Taking care of the upper end of Vietnam’s burgeoning spa market is the exclusive Ana Mandara resort at Nha Trang, along with its sister property the Evason Hideaway, located at isolated Ninh Van Bay and accessible only by boat.
The Ana Mandara resort sits right on the pretty beach at Nha Trang, famed for being the R & R capital during wartime. The phrase ‘ana mandara’ means ‘beautiful home for guests’ in the ancient Cham language, and this is exactly what you get at this stylish resort. Each room is resplendent with four-poster native wood king-sized beds decorated with gorgeous local fabrics, large living areas and a sunny front porch overlooking the beach. Nearby is a large open-air restaurant, a lounge bar and a stunning infinity pool.

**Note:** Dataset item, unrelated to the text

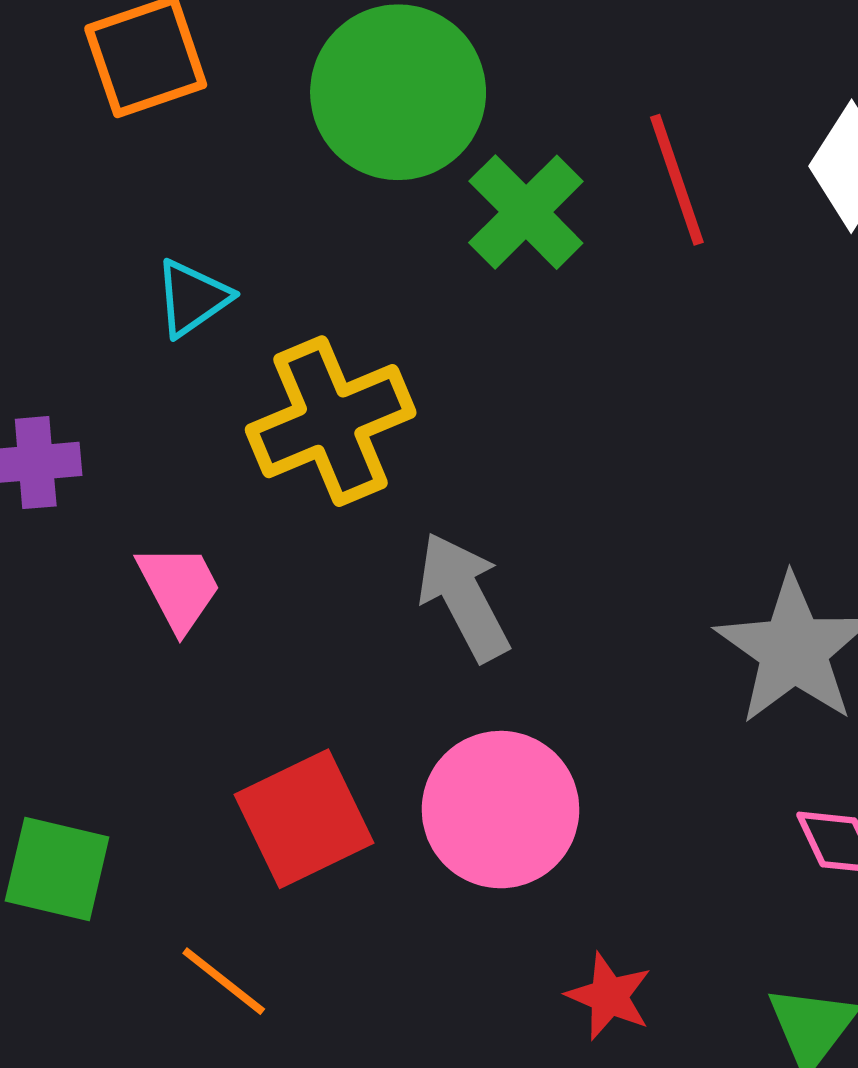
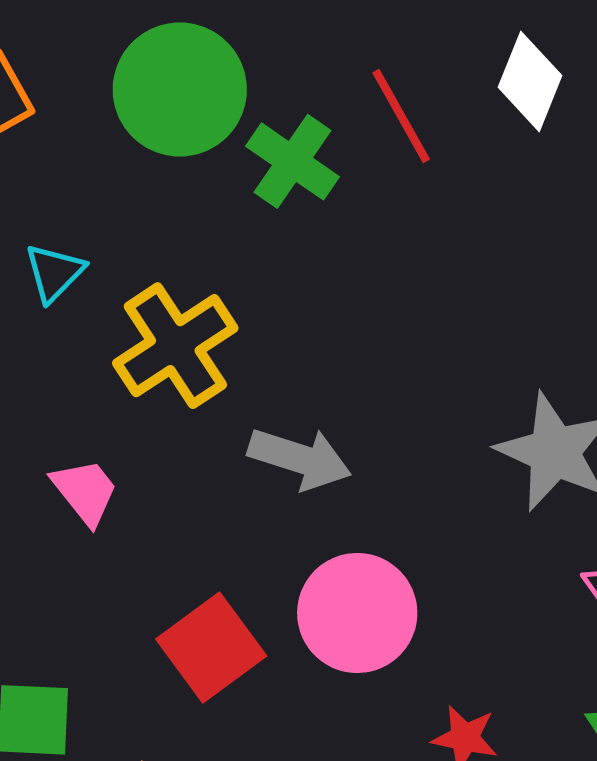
gray arrow: (464, 597) -> (300, 458), turned 146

The boutique Evason Hideaway combines traditional Vietnamese style with modern innovation, its two-storey open-design bungalows clinging to the rocky shoreline. These fabulous villas offer the ultimate in luxury, with huge open living spaces decorated with rustic, yet comfortable wooden furniture, traditional deep wooden bathtubs, a wine cellar, netted day lounges overlooking private plunge pools, and in some cases, direct access to the sea. The attention to detail is uncompromised, making this arguably the most attractive resort in all of Vietnam.
Both Ana Mandara and the Evason Hideaway feature a Six Senses Spa, a well-known and highly awarded spa group based in Thailand. The experience you’ll have here is reminiscent of other Asian countries such as Thailand or Bali, where spas have become an integral part of the tourism market. From the formal reception, to the zen gardens, the relaxation pavilions and the therapy rooms, the whole set-up is highly sophisticated and extremely enticing! Guests can choose from an array of options – rose petal baths, Swedish or Thai massages, detoxifying treatments, stress managements, facials, yoga and meditation classes. Attention is paid to the individual requirements of guests, who must first undergo an assessment to determine their needs.
My needs, of course, were extremely simple – to look ten years younger in an hour, and to come out of the experience relaxed, glowing and gorgeous. Mission accomplished, of course – with the butterfly emerging from the cocoon ready to take on the other challenges and delights that Vietnam offers in abundance!